The power of our prayer in this sense does not lie in our being physically together (rather rare in our case) but in being in agreement on the principal things to ask for. It does not lie so much in repeating the same formulae (these are important because they are compendium of spiritual experiences, but we have to make them ours) but in the fact of agreeing to make the same request.

"Again, I tell you, if two of you join your voices on earth to pray for anything whatever, it shall be granted to you by my father in heaven. Where two or three are gathered together in my name, I am in their midst"(Mt. 18: 19-20).

Unanimity is far deeper than uniformity. Uniformity means saying the same things together, giving the same responses, reciting the same prayers. On the other hand, unanimity requires that deep, heartfelt union, which causes the request made by one member of the Institute to become everybody's request. And what one member of the Institute suffers becomes the common suffering. The Institute thus becomes (or can become) "one heart and one soul" in prayer.

If the Institute practices only uniformity in prayer it: runs the risk of becoming fossilized as the members live largely by rote. In fact we cannot limit ourselves to reciting the basic prayers but should vary them by perhaps omitting some but pondering on what might be the deeper meaning of others. The prayers are the scaffolding setting us off from all other groups in the Church but we have to build our own personal "castle" within that scaffolding! This is an excellent and practical meditation and we should continue as long as the Master inspires us. Each of us has personal graces and we are entitled to his assistance when we ask how better could we understand the Institute and the Pauline Family and how better - perhaps - could we serve both.

PERSEVERANCE: Perhaps we can best understand the real meaning of the perseverance the Master invites us to have, if we say what perseverance is NOT. It is not a pagan perseverance, the multiplication of words for fear that God will not hear, that He is distracted or is ignoring us.
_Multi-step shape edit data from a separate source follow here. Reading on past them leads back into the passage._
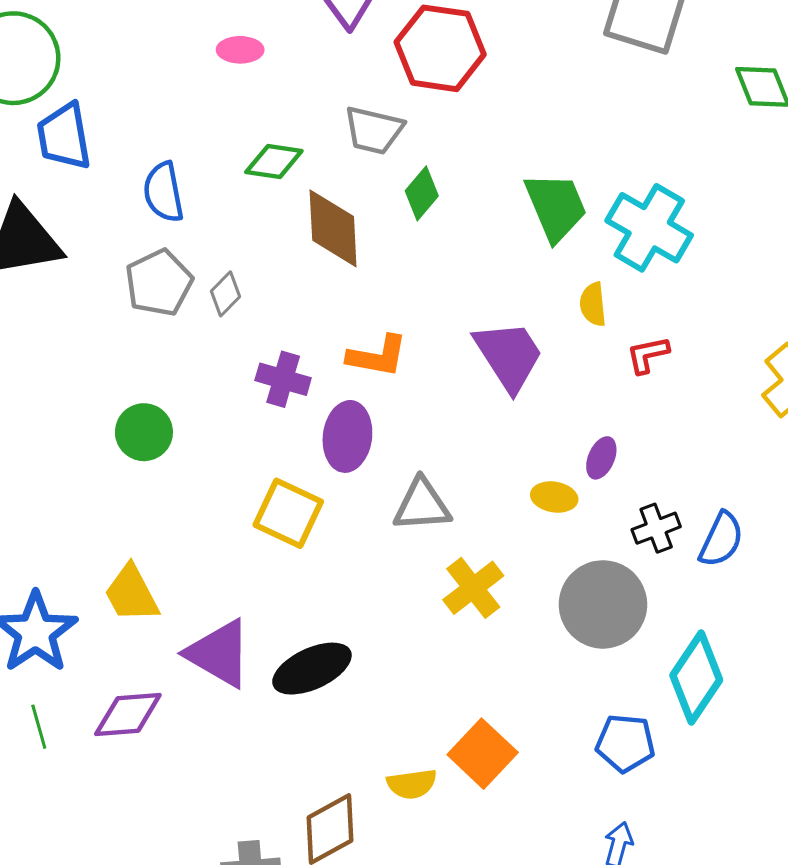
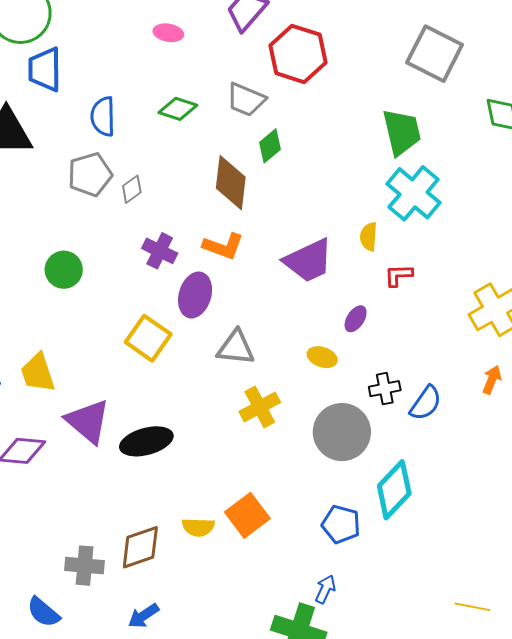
green trapezoid: (556, 207) -> (402, 132), moved
brown diamond: (333, 228) -> (231, 183), moved
purple trapezoid: (509, 356) -> (308, 261), turned 88
purple ellipse: (601, 458) -> (356, 319), moved

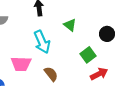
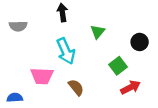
green triangle: (70, 25) -> (98, 32), turned 32

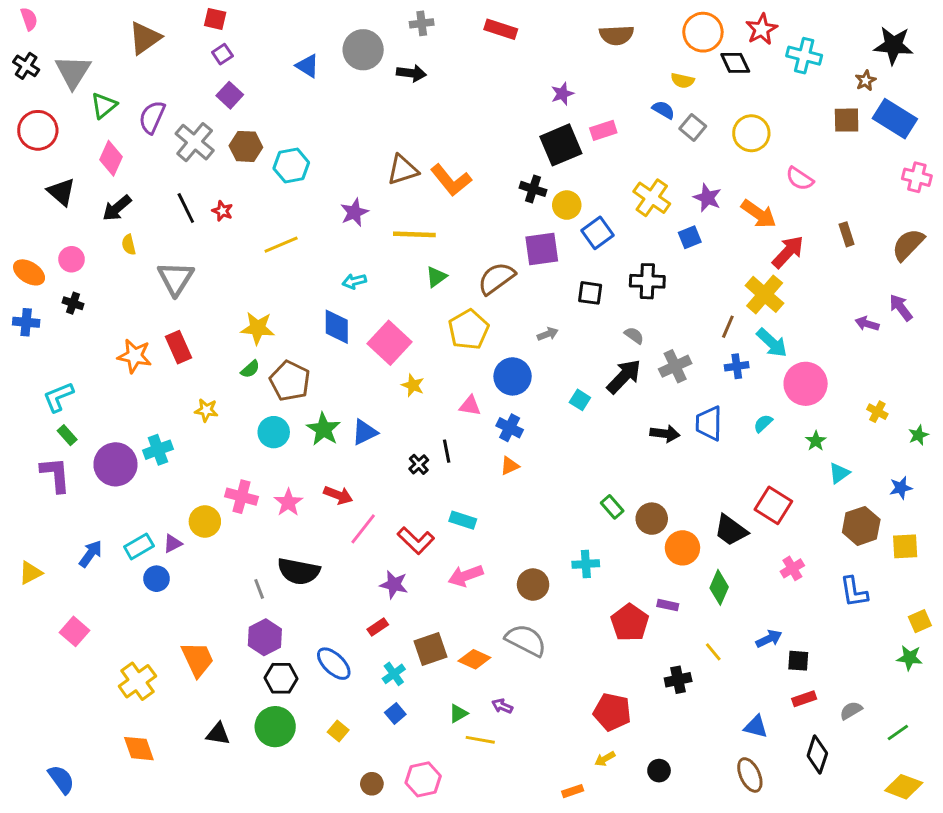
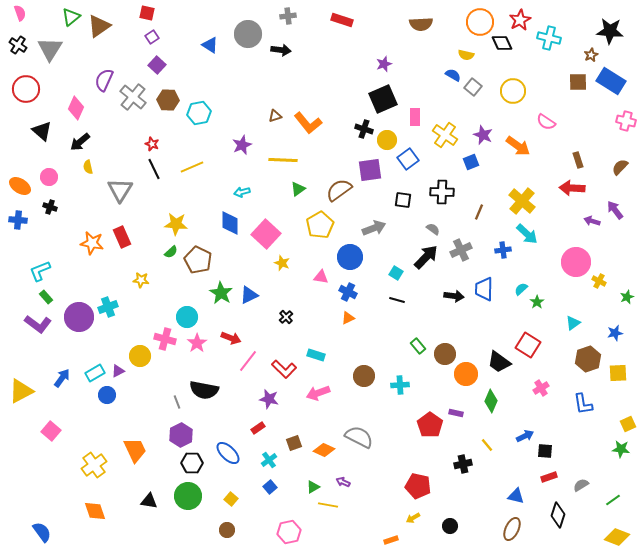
green triangle: (104, 105) -> (71, 17), moved
pink rectangle: (603, 130) -> (415, 117), moved, turned -72
brown triangle: (403, 170) -> (275, 116), size x0.6
black line: (186, 208) -> (154, 169), moved
brown semicircle: (908, 245) -> (620, 167), size x0.7
red arrow: (788, 252) -> (572, 188), moved, turned -130
brown line: (728, 327) -> (479, 212), moved
gray arrow: (548, 334) -> (374, 228), size x1.6
pink circle: (806, 384) -> (576, 262), moved
cyan circle: (274, 432) -> (187, 317), moved
green star: (816, 441) -> (537, 302), moved
black line: (447, 451) -> (397, 300), moved, turned -63
purple L-shape: (55, 475) -> (38, 324), turned 132
yellow triangle: (31, 573) -> (21, 391), size x1.5
brown circle: (533, 585) -> (364, 376), moved
brown square: (430, 649) -> (294, 443), size x0.7
brown ellipse: (750, 775) -> (512, 529), turned 50
brown circle: (372, 784) -> (227, 530), moved

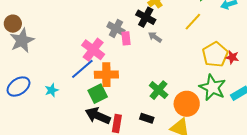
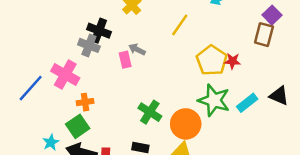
black cross: (146, 17) -> (99, 31), moved
pink rectangle: (126, 38) -> (125, 60), moved
blue line: (82, 69) -> (31, 88), moved
orange cross: (106, 75) -> (85, 102), size x0.6
cyan star: (52, 90) -> (51, 142), moved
Such a perseverance, ironically, is founded on lack of trust in God and so misses the essential condition for entering into God's plans: faith (cf Mt. 6,7).

It is not the perseverance of the priests of Baal who spent the morning leaping about the altar calling down fire from their God on the victim being offered (1 Kings, 18,25). They were calling on a non-existent God and this is a risk we, too, can run when we invoke a "vending-machine" God or a very distant one. The God of Jesus is completely different. He is a merciful Father, continually bent over human beings and over their sufferings and needs and continually ready to forgive.

It is not even the perseverance of the inhabitants of the city of Bethulia who, besieged by the Syrians, were starving to death. Their perseverance set certain limits on God and Judith rebuked them, saying: "It is not for you to make the Lord, our God, give surety for His plans ... we wait for the salvation that comes from Him"(Judith 8, 12-17).

In a word, perseverance is a trust-filled waiting on God’s intervention, on His freeing or consoling intervention, and so: * It resembles Elijah’s perseverance on Mt. Horeb. He does not whine to obtain rain (though there had been a three-year drought), but awaits with faith until the Lord manifests his will (1 Kings 18: 41-46).

* It is above all the sublime and inimitable perseverance of Jesus who, in the Garden of Gethsemane repeated "the selfsame words" (Mt.26,44), so that these words would effectively enter his life and make him capable not just of "doing" the will of God, but of "becoming" and "being" the will of God.